Let say length of race be $$D$$ metres and speed of $$A$$, $$B$$ and $$C$$ be $$S_A,\ S_B,\ S_c$$ m/s.
Now, A beats B by 30 meters
So, $$\dfrac{S_A}{S_B}=\dfrac{D}{D-30}$$ --->(1)
Also, B beats C by 20 meters
So, $$\dfrac{S_B}{S_C}=\dfrac{D}{D-20}$$ ----->(2)
Also, A beats C by 48 meters.
So, $$\dfrac{S_A}{S_C}=\dfrac{D}{D-48}$$ ---->(3)

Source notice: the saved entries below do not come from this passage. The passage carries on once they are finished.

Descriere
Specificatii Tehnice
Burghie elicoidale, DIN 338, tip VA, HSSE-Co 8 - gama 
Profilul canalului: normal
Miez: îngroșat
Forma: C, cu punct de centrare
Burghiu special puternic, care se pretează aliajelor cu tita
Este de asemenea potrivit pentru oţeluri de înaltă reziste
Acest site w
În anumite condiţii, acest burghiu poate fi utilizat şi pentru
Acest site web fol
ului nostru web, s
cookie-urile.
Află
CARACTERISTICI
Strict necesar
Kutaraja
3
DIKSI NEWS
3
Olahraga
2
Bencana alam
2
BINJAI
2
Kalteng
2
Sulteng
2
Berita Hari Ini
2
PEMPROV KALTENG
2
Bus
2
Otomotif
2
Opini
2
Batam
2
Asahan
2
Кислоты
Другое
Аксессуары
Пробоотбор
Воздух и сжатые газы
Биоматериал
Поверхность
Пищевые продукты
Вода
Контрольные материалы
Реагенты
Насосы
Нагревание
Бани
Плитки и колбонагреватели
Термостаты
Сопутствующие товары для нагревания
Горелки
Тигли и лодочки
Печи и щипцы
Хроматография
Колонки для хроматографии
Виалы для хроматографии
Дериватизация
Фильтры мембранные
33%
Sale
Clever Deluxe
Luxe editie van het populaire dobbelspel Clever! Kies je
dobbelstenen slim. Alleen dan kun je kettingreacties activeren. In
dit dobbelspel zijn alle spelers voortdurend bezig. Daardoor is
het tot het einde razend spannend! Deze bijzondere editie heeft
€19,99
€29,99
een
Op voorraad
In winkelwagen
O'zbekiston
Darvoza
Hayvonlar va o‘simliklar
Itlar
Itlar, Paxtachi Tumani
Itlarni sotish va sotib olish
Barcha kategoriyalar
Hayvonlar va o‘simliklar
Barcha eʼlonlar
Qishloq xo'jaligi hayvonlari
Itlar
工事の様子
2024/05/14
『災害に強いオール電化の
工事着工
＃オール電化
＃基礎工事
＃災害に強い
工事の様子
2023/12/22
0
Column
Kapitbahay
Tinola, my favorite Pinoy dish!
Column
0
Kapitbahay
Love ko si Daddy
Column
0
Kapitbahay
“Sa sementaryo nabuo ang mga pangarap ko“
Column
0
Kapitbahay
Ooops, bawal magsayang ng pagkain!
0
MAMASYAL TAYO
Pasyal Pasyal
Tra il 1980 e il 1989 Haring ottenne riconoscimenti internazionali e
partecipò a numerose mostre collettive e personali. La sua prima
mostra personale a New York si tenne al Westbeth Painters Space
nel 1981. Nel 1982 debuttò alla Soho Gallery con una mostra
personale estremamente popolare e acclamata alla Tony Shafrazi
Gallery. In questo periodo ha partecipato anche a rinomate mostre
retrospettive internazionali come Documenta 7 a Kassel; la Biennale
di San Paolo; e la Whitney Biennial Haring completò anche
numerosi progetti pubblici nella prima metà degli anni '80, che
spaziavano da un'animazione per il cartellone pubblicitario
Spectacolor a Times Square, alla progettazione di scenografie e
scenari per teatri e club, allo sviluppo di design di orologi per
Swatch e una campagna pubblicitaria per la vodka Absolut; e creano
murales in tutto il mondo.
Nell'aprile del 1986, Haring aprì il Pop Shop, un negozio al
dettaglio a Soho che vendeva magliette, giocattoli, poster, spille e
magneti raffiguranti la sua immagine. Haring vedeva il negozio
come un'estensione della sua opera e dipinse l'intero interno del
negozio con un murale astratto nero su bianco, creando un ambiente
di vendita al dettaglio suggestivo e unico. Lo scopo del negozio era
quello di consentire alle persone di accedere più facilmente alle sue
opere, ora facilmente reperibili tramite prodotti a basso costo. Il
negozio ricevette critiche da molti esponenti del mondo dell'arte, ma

Multiplying (1) and (2) and equating with option (3),
$$\dfrac{D}{D-30}\times\ \dfrac{D}{D-20}=\dfrac{D}{D-48}$$
or, $$D\left(D-48\right)=\left(D-30\right)\left(D-20\right)$$
or, $$D^2-48D=D^2-50D+600$$
or, $$50D-48D=600$$
or, $$2D=600$$
or, $$D=300$$ meters
Putting the value of $$D$$ in (1) and (2),
$$\dfrac{S_A}{S_B}=\dfrac{300}{300-30}=\dfrac{300}{270}=\dfrac{10}{9}=\dfrac{50}{45}$$
$$\dfrac{S_B}{S_C}=\dfrac{300}{280}=\dfrac{15}{14}=\dfrac{45}{42}$$
The speed of A, B and C are in the ratio 50 : 45 : 42.
So, the correct answer is option C, statement I is true but statement II is false.